The ‘new norm’ of those over 55 cashing in their small pension pots could leave them at risk of not meeting a minimum income standard in retirement, it has been said.

Research by the Joseph Rowntree Foundation based on the public’s view on how much weekly income is needed to achieve a minimum acceptable standard of living in the UK suggested a figure of £195.90 for a single pensioner, and £301.92 for a retired couple.

Based on the figures, benefits such as the state pension and the winter fuel allowance would provide 93 per cent of the income for a single person, around £13.71 less than the minimum required. For a couple, the benefits would provide 90.3 per cent, around £29.29 less than what is required.

As such a small amount is needed to take people over the threshold, Just has warned that people cashing in their small pension pots could be left with an income less than that advised by the Joseph Rowntree Foundation.

A 65-year-old would need a pension pot of about £14,000 to generate a guaranteed income of £13.71 a week, while around £30,000 could provide the £29.29 a week needed for a couple, based on current rates available on guaranteed income for life solutions, Just said.

Just Group communications director Stephen Lowe said: “The good news is that the sums needed are relatively modest, the bad news is that the financial regulator has described cashing in funds early ‘the new norm’ with tens of thousands taking small funds up front each month.”

Figures from the Financial Conduct Authority show around 600,000 pensions are being accessed each year. Seven in 10 savers accessing pension money for the first time are under 64 and nearly two-thirds of funds accessed are valued at less than £30,000, with 85 per cent of funds worth less than £10,000 and 61 per cent of funds worth £10,000-£30,000 being full cash withdrawals.

“The FCA found that more than half (55 per cent) accessing pension money were aged 55 and four in 10 didn’t even think about leaving the money invested,” he said. “Nearly half (46 per cent) said their pensions are not enough for them to live on,” Lowe stated.

He said the minimum income figures provide an “important sense-check” for anyone thinking of withdrawing pension funds. “It is important people don’t make pensions decisions they later regret and these minimum income standard figures are a good first target although most will aspire to higher incomes and living standards.

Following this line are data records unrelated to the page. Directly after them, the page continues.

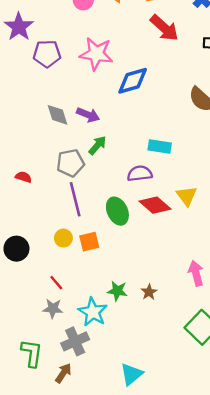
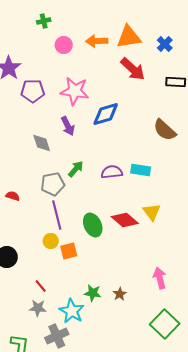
purple arrow: (88, 115) -> (68, 126), moved, turned 42
cyan rectangle: (160, 147) -> (141, 170), moved
purple semicircle: (140, 174) -> (112, 172), moved
yellow circle: (63, 238) -> (51, 241), moved

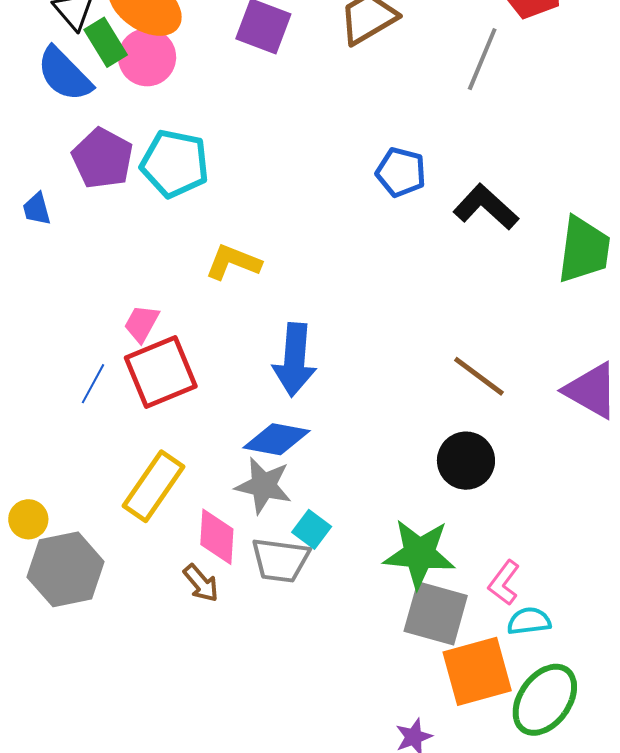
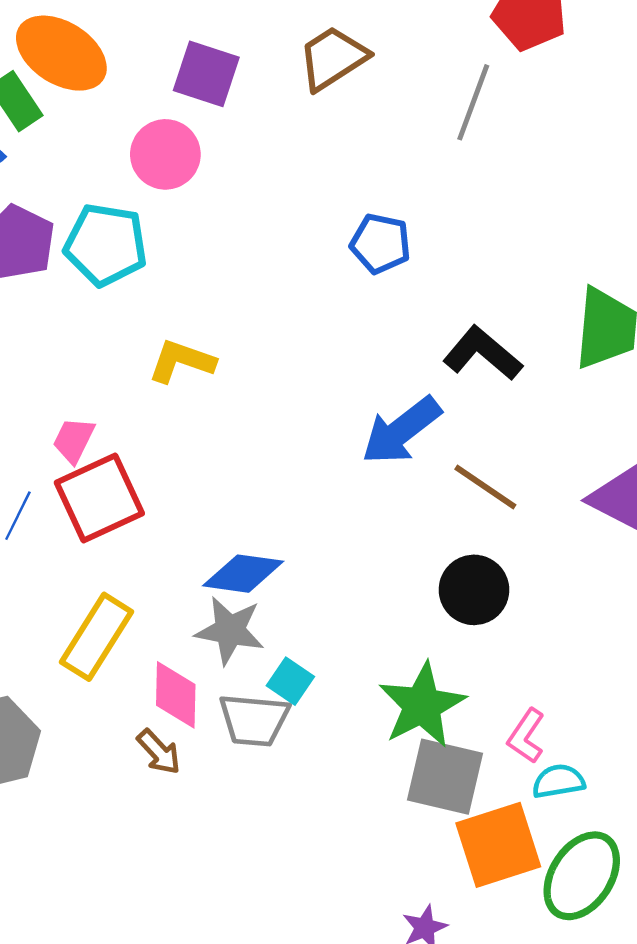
pink circle: (147, 57) -> (165, 154), moved
black L-shape: (486, 207) -> (483, 353), moved
blue arrow: (294, 360) -> (401, 431), moved, turned 50
green star: (419, 554) -> (422, 705), turned -30

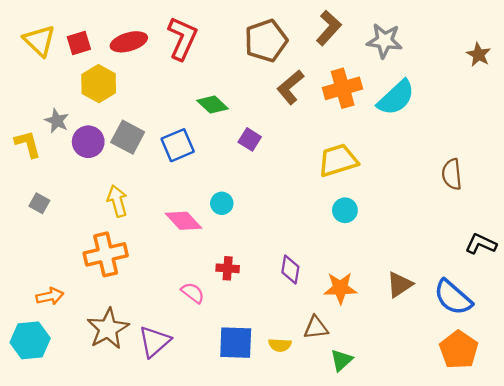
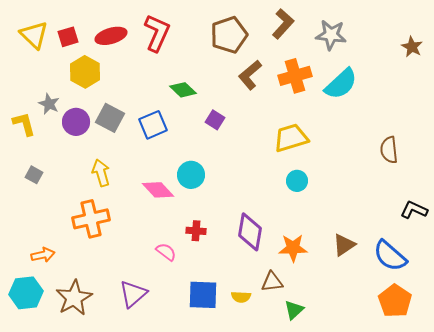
cyan circle: (222, 203) -> (191, 175), size x1.4
purple diamond: (290, 270) -> (250, 232), size x1.5
brown star: (108, 329) -> (74, 298), moved

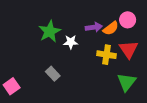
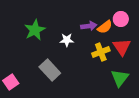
green star: (50, 31) -> (35, 30), moved
yellow cross: (107, 55) -> (101, 52), turned -30
gray rectangle: (53, 74) -> (50, 70), size x1.5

“That’s why it is so important that people at least take the free and impartial guidance on offer and in many cases professional advice too. These are the best safeguards available and should be a normal step in the process of accessing pension money.”

The Joseph Rowntree report also shows a weakening of state support for pensioners. In 2008 benefits provided 107.8 per cent of the minimum income standard compared to just 93 per cent now for single pensioners. For couples, the 2008 figure was 105.2 per cent compared to 90.3 per cent now.

“Effectively State benefits have gone from providing more than the minimum socially acceptable retirement income a decade ago, to providing less today,” he said. “That highlights the uncertainty that benefits for pensioners will continue to keep up with their most basic income needs and reinforces the need to make good decisions at retirement and to maintain some other sources of pension income.”